Can anyone fish there or is it private?
I am opposite to you as I mainly fish the dry on my local rivers.
False casting does dry the fly quickly, but after a while they do need a bit of love, I use Chamois leather and squeeze the fly, then a powder like frogs fanny, followed by Gink.
Cheers
Richard
 

caorach

Well-Known Member
I really enjoyed that, thanks for posting, looks like a great place to fish.
Can anyone fish there or is it private?
I am opposite to you as I mainly fish the dry on my local rivers.
False casting does dry the fly quickly, but after a while they do need a bit of love, I use Chamois leather and squeeze the fly, then a powder like frogs fanny, followed by Gink.
Cheers
Richard
I'm glad you enjoyed it. Most of the trout fishing is free and it is just a matter of walking to the loch. Clearly the quality varies greatly depending on the particular loch but you have hundreds to chose from, some say 2,000, so you aren't stuck. Generally it is possible to pick between "big trout" lochs which can be very tricky to get fish from, or lochs that will give you a lot of fish but they will tend to be small, or something in between where the fish will maybe go to 2lb at best but you stand the chance of maybe a 1.5lb - 2lb fish plus a handful of smaller ones for a day. The fish are all wild so a 2lb wild trout is a good fish in my view, even a 1lb fish is pretty decent in the world of "real" wild brown trout fishing. There are some lochs with boats on them and you will usually have to pay for those plus there are a few lochs controlled by angling clubs (often with boats) or where the estate doesn't generally allow free fishing for brown trout.

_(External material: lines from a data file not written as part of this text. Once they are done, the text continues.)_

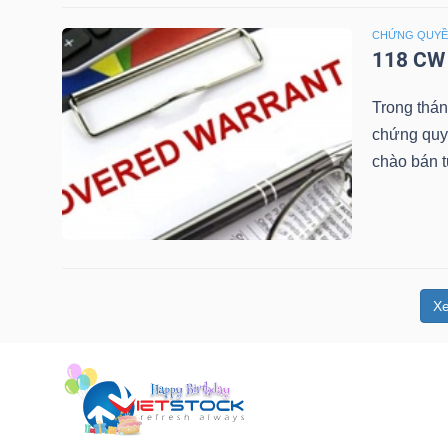
NGUYÊN
CHỨNG QUY
VẬT
118 CW 
LIỆU
Trong thá
chứng quy
chào bán 
CÔNG
NGHIỆP
X
TIÊU
DÙNG
KHÔNG
THIẾT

There's a lot of salmon and sea trout as well but, usually, you have to pay for it but it is very good value.

If I get the chance I will maybe post a few more videos over the next while. Fishing is much more suitable for videos than stalking as most stalking action takes place in very low light and at considerable distance so there is a lot of effort required to make a decent stalking video. With the fishing I just strap on a GoPro and the video makes itself.